There’s also a factor that’s often underestimated: cognitive load. Children have a limited capacity to handle many pieces of information at once; if the load goes above their threshold, attention drops and movement quality gets worse. Off-ice allows me to reduce that load and create the conditions for more effective learning. And in the goalie position, coordination is always a perception–action coupling: it’s not enough to “move the hands,” you have to connect what you see to what you do. Off-ice work with clear, progressive stimuli helps build that connection in a solid way.

Finally, to truly learn, it’s not about repeating the exact same thing forever; it’s about repeating the same objective with small, controlled variations (speed, angle, distance, dominant and non-dominant hand). That’s the idea of “repetition without repetition,” which develops adaptability and precision without losing quality. Alongside that, I often use a constraints-based approach: instead of giving a thousand corrections, I set distances, time limits, object size, movements or bounce characteristics that naturally guide the movement and help the child find the right solution, because coordination hasn't a single option to be applied, it is a quest that every single kid need to make and adjust on his own structure.

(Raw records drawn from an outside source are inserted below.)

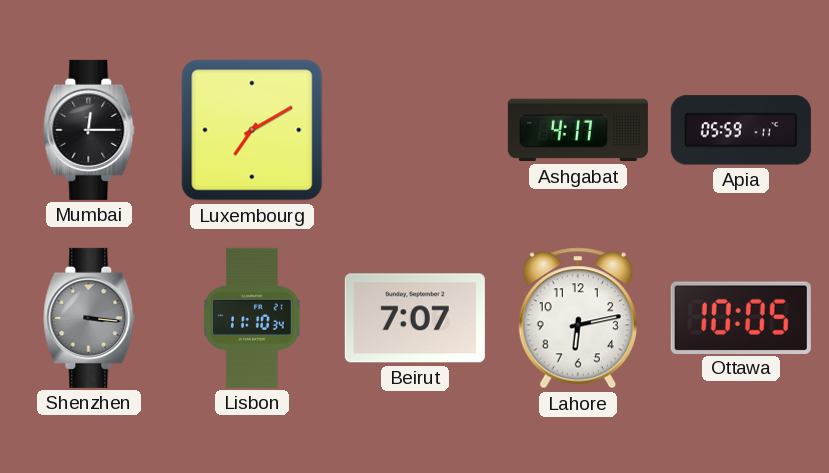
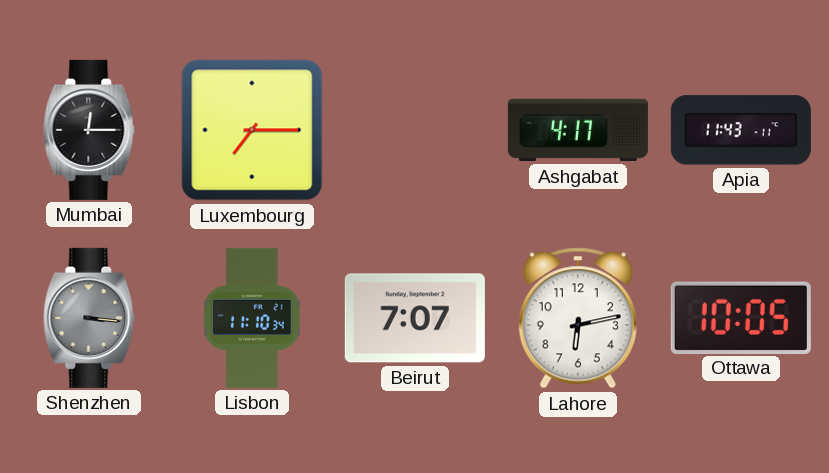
Luxembourg: 7:10 -> 7:15
Apia: 05:59 -> 11:43
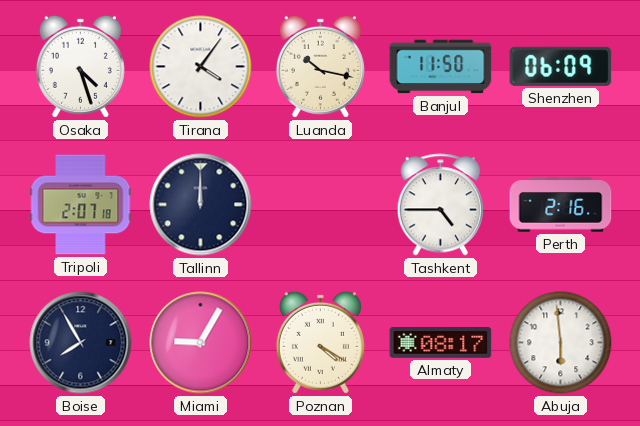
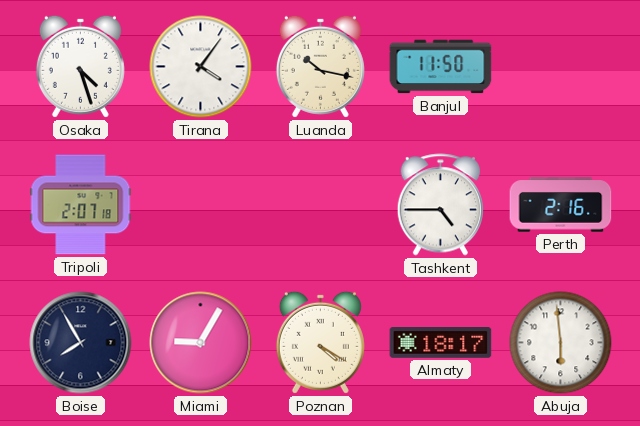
Shenzhen: 06:09 -> none
Tallinn: 12:00 -> none
Almaty: 08:17 -> 18:17
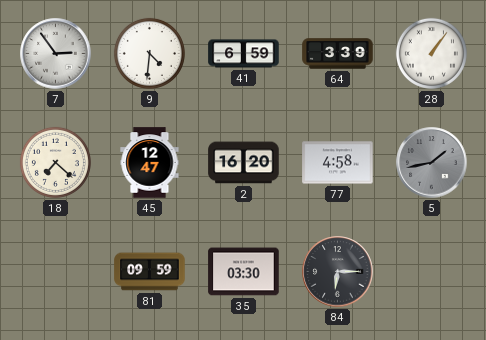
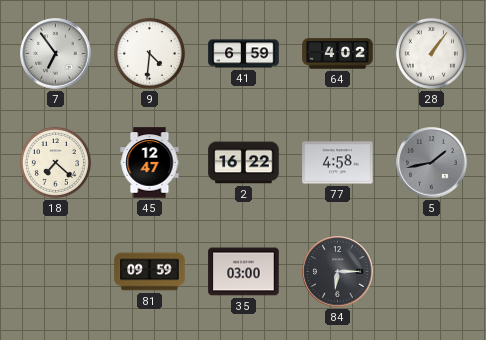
7: 2:54 -> 6:54
64: 3:39 -> 4:02
2: 16:20 -> 16:22
35: 03:30 -> 03:00
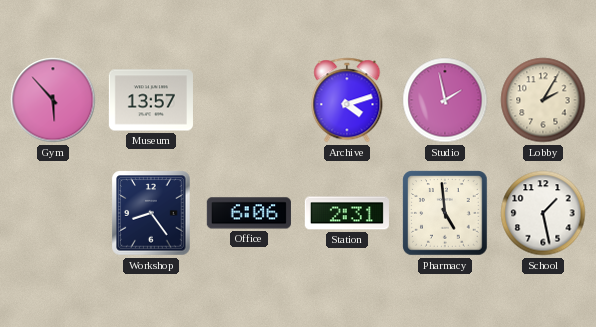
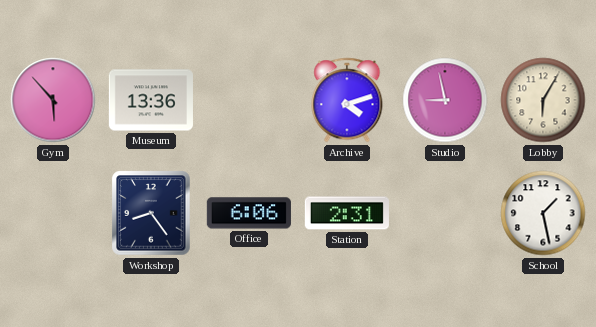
Museum: 13:57 -> 13:36
Studio: 1:58 -> 8:58
Lobby: 2:05 -> 6:05
Pharmacy: 4:59 -> none
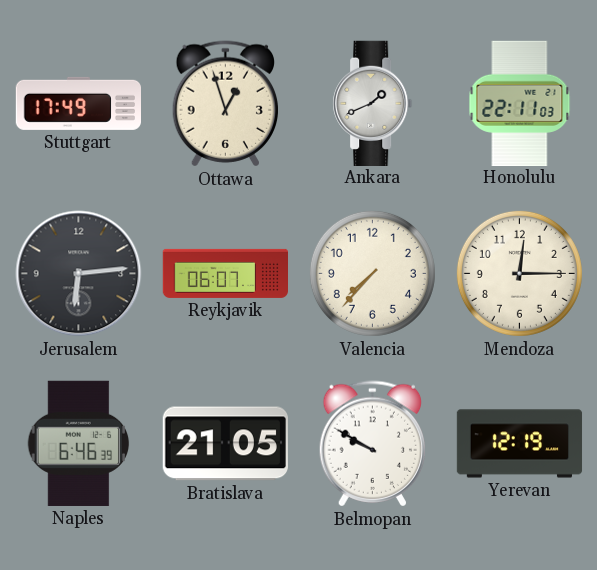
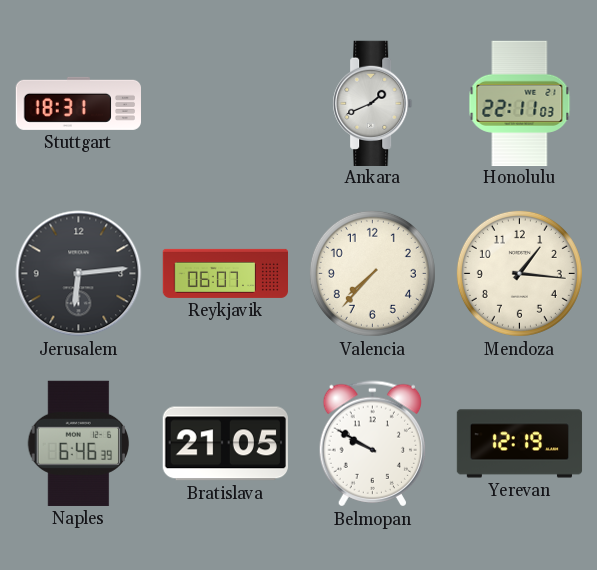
Stuttgart: 17:49 -> 18:31
Ottawa: 12:57 -> none
Mendoza: 12:15 -> 1:16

With young kids, my goal isn’t to create “mini-pros” or chase the perfect save. The goal is to build foundations: confidence, curiosity, movement quality, and strong coordination basics. If those foundations are trained well today in a controlled context, tomorrow—when we add all the variables of the ice—the child won’t go into overload. They’ll already have a coordination “software” ready to build on.
Training hand–eye coordination off-ice for young goalies isn’t an extra. It’s an investment. Fewer variables, more focus, more high-quality repetitions—and above all, a child who learns while having fun, without stress, with real progress.
To make that development even clearer, I like to structure the pathway in phases. In the first goalie season, the focus on the ice will be only on skating, basic technical skating, and the essential saves. This approach may not always satisfy every coach in the short term, but it allows us to build a more even and faster overall progression.
Then, during the summer break between the first and second season, we’ll dedicate targeted time to hand–eye coordination and a few other small details—still in a controlled environment—so that from the second season onward a more specific style can start to take shape for the young goalie.
We can’t think of an 8-year-old goalie as if they were a professional. Even today’s pros had to learn from the basics, and that learning becomes faster when we remove the “noise” of too many other things at the same time.